=== PROBLEM DESCRIPTION ===
Each entry below must be written out exactly, with pictures left out.
- - - - -
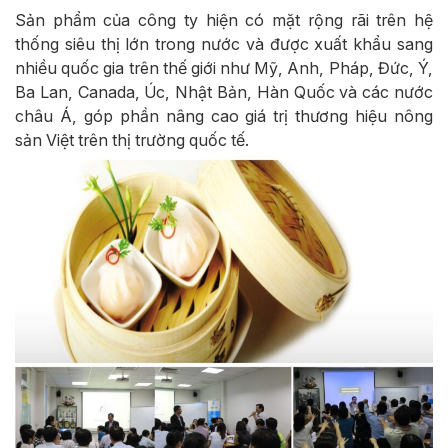
Sản phẩm của công ty hiện có mặt rộng rãi trên hệ
thống siêu thị lớn trong nước và được xuất khẩu sang
nhiều quốc gia trên thế giới như Mỹ, Anh, Pháp, Đức, Ý,
Ba Lan, Canada, Úc, Nhật Bản, Hàn Quốc và các nước
châu Á, góp phần nâng cao giá trị thương hiệu nông
sản Việt trên thị trường quốc tế.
- - - - -
=== PROBLEM SOLUTION ===
Sản phẩm của công ty hiện có mặt rộng rãi trên hệ
thống siêu thị lớn trong nước và được xuất khẩu sang
nhiều quốc gia trên thế giới như Mỹ, Anh, Pháp, Đức, Ý,
Ba Lan, Canada, Úc, Nhật Bản, Hàn Quốc và các nước
châu Á, góp phần nâng cao giá trị thương hiệu nông
sản Việt trên thị trường quốc tế.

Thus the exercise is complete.